> _What you have to do_: From the entries below, transcribe exactly the lines between the line holding "5. Kinh nghiệm lựa chọn ngành nghề h" and the line holding "môn bắt buộc. Với từng ngàn", inclusive; skip all other lines.

Saved entries:
== Segment start ==
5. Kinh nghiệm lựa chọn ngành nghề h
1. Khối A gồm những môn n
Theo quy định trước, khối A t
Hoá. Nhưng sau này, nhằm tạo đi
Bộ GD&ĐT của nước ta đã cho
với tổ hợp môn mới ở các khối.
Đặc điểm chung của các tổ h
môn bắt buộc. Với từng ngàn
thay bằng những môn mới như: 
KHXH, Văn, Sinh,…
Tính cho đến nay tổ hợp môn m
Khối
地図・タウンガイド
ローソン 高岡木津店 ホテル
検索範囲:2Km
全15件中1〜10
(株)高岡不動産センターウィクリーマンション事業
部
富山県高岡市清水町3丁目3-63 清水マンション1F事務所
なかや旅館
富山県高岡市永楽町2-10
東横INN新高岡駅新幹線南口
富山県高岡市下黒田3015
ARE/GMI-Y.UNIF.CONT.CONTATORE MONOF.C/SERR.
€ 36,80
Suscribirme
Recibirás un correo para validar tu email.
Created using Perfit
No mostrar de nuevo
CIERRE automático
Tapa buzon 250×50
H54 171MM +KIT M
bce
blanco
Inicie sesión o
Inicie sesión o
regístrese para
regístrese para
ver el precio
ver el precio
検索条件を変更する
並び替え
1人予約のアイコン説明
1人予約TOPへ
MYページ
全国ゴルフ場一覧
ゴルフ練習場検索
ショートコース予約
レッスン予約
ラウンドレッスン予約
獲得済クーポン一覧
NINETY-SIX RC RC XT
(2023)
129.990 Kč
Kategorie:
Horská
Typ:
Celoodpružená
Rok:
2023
== Segment end ==
== Segment start ==
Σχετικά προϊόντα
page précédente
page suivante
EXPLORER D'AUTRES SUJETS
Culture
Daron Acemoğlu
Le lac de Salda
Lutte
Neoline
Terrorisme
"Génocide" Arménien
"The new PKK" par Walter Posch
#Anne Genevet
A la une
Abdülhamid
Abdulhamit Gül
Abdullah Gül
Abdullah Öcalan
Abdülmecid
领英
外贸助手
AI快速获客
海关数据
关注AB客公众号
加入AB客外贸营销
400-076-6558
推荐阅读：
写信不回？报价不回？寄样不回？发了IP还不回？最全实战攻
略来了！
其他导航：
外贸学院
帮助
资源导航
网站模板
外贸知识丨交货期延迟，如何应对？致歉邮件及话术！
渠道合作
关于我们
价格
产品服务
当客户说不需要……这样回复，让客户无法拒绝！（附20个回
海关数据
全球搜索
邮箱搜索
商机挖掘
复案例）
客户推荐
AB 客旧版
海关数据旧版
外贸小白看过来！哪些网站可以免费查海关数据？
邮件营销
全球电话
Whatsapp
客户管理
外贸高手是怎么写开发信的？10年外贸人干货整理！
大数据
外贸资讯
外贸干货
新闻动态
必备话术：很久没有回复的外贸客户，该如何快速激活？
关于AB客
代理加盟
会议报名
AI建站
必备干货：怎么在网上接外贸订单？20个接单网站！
== Segment end ==
== Segment start ==
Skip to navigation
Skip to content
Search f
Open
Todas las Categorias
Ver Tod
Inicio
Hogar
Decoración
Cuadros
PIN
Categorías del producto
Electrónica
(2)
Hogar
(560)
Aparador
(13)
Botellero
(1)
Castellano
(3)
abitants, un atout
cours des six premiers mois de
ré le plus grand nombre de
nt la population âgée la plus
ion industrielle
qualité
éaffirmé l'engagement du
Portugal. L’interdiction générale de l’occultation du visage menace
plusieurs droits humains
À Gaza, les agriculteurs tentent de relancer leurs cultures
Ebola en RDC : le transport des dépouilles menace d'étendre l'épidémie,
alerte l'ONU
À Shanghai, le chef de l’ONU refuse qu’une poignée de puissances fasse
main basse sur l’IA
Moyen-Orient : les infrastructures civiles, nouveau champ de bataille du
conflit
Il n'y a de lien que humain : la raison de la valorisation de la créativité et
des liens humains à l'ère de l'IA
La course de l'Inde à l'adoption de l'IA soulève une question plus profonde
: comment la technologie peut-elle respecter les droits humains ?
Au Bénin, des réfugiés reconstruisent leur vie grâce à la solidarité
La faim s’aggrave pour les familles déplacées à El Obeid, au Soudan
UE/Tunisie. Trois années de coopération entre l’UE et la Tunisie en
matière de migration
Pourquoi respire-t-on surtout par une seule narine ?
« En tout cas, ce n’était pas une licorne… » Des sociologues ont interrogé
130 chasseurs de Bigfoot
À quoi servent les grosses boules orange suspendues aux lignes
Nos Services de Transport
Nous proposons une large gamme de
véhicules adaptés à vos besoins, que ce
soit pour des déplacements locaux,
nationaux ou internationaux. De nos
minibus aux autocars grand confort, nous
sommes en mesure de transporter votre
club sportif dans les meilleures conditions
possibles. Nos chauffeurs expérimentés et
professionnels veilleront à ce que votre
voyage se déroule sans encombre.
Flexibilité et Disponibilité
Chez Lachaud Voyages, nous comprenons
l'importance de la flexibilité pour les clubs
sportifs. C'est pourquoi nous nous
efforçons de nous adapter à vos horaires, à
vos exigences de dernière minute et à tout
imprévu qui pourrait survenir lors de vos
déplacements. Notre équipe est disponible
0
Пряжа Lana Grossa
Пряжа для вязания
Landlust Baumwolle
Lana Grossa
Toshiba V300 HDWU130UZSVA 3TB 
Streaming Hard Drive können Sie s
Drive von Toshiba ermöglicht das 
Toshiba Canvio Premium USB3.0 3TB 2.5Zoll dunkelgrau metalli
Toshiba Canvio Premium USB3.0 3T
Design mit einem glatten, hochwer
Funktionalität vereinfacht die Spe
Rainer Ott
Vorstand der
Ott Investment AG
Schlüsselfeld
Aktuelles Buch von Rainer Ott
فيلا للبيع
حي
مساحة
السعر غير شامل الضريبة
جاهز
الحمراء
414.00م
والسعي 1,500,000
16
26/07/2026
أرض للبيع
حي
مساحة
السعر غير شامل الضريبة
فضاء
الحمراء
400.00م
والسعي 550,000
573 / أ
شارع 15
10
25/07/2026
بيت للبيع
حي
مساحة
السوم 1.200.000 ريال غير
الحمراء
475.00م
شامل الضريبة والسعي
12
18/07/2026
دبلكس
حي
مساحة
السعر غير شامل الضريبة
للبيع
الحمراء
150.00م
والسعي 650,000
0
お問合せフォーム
== Segment end ==
> _Response for this exercise_:
5. Kinh nghiệm lựa chọn ngành nghề h
1. Khối A gồm những môn n
Theo quy định trước, khối A t
Hoá. Nhưng sau này, nhằm tạo đi
Bộ GD&ĐT của nước ta đã cho
với tổ hợp môn mới ở các khối.
Đặc điểm chung của các tổ h
môn bắt buộc. Với từng ngàn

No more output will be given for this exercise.